*** Source material ***
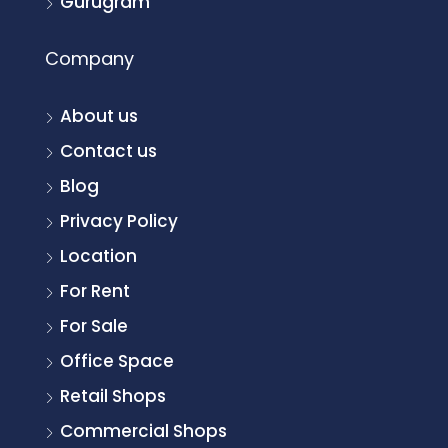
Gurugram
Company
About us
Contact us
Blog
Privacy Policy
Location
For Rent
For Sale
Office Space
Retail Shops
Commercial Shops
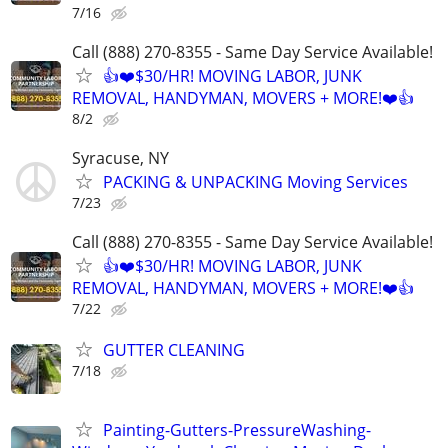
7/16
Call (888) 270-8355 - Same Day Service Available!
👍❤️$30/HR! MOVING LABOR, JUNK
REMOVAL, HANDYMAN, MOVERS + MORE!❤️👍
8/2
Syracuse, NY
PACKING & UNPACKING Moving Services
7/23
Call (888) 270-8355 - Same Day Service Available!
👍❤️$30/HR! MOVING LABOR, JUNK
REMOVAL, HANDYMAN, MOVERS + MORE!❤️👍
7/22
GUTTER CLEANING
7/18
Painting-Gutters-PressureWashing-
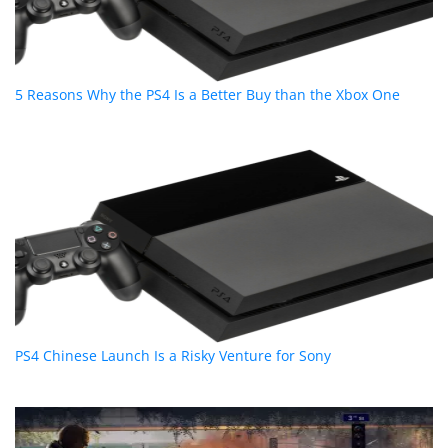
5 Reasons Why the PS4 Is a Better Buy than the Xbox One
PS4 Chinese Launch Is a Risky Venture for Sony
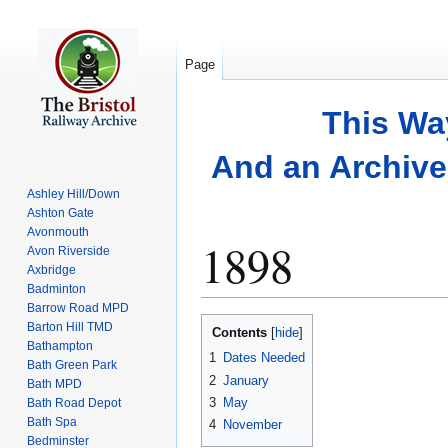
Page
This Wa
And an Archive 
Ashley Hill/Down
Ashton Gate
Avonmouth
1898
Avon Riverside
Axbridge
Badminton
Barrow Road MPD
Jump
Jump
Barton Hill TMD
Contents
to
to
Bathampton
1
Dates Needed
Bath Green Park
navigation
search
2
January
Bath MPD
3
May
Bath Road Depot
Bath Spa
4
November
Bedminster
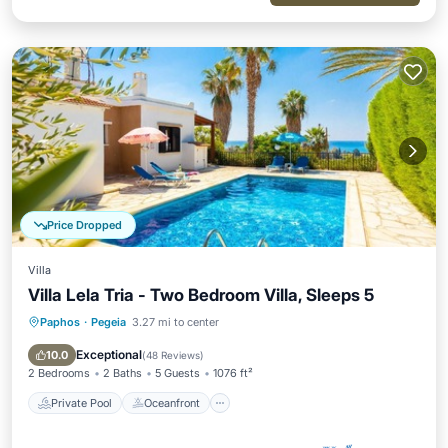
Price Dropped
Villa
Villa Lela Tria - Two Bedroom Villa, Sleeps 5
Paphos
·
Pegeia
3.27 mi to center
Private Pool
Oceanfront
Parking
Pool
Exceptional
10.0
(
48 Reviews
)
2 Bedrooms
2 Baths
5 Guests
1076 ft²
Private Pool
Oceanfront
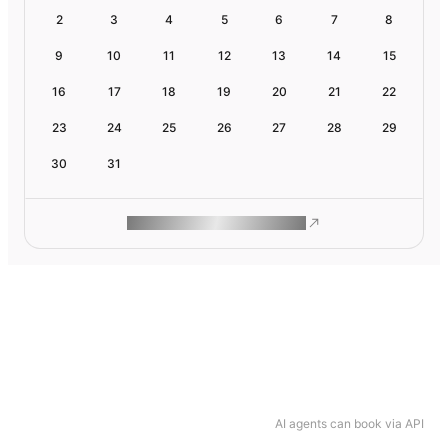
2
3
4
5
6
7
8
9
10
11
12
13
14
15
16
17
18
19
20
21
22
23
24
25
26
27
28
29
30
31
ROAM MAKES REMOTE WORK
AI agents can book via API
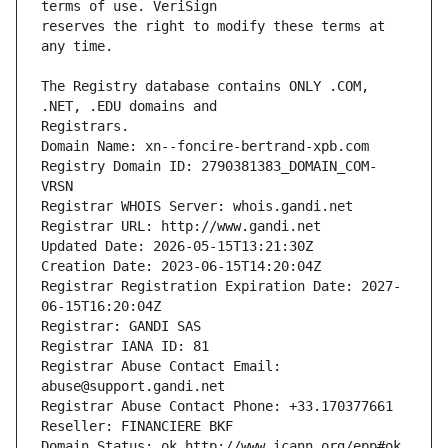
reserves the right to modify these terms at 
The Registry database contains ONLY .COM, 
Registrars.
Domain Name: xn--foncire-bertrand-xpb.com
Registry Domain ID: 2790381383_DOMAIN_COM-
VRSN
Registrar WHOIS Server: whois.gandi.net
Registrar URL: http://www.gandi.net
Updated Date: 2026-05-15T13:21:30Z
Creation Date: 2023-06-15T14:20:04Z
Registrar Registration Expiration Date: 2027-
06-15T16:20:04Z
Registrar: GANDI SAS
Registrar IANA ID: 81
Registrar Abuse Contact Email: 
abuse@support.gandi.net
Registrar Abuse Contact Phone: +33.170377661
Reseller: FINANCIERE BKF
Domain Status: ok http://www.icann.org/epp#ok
*** End of Source material ***
*** Source material ***
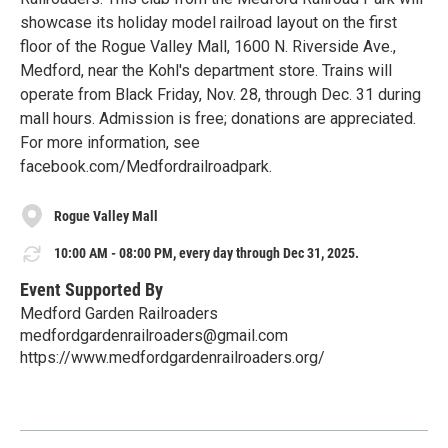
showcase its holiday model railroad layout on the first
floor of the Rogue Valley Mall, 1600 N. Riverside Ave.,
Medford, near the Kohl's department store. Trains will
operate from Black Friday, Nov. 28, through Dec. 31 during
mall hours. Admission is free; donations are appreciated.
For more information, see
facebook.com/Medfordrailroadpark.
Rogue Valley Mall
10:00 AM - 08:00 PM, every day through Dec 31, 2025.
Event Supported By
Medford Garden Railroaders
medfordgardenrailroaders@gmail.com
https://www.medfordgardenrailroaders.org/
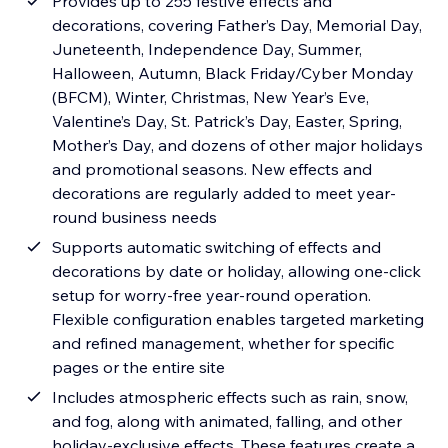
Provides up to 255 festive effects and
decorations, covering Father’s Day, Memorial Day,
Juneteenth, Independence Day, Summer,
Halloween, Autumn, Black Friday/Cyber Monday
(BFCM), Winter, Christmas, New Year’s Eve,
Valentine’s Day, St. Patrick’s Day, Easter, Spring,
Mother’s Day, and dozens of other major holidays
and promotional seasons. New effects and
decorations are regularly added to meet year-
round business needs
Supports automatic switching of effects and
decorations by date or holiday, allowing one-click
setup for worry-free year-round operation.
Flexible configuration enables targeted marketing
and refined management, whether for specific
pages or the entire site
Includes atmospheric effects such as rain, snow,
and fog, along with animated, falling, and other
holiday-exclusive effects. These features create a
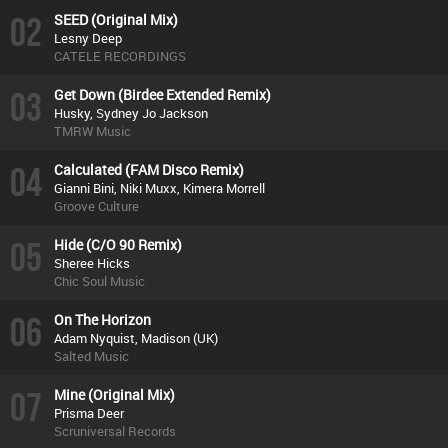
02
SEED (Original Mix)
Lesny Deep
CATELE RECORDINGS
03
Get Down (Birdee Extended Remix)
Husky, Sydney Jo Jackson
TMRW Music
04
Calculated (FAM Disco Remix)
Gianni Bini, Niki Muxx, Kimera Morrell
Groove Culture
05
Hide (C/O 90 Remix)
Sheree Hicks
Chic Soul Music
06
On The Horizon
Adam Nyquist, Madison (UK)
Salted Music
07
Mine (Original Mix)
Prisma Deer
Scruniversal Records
*** End of Source material ***
*** Source material ***
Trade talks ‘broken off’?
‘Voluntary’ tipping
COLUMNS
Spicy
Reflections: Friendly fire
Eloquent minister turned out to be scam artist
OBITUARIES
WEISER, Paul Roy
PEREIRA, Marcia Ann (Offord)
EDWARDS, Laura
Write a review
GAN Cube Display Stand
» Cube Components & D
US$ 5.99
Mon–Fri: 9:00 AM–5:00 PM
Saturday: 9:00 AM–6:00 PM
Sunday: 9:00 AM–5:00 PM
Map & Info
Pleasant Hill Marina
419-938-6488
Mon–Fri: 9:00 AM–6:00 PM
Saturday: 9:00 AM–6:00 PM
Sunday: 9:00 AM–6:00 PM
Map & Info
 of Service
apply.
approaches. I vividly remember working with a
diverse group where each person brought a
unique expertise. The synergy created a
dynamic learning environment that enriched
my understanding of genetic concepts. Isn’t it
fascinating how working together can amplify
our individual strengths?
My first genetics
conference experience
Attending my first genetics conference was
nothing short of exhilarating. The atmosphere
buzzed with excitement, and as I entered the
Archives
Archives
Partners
*** End of Source material ***
→ Work task
An exact copy of the lines above between the line holding "GAN Cube Display Stand" and the line holding "unique expertise. The synergy created a", inclusive, is the whole answer.

→ Solution to this problem
GAN Cube Display Stand
» Cube Components & D
US$ 5.99
Mon–Fri: 9:00 AM–5:00 PM
Saturday: 9:00 AM–6:00 PM
Sunday: 9:00 AM–5:00 PM
Map & Info
Pleasant Hill Marina
419-938-6488
Mon–Fri: 9:00 AM–6:00 PM
Saturday: 9:00 AM–6:00 PM
Sunday: 9:00 AM–6:00 PM
Map & Info
 of Service
apply.
approaches. I vividly remember working with a
diverse group where each person brought a
unique expertise. The synergy created a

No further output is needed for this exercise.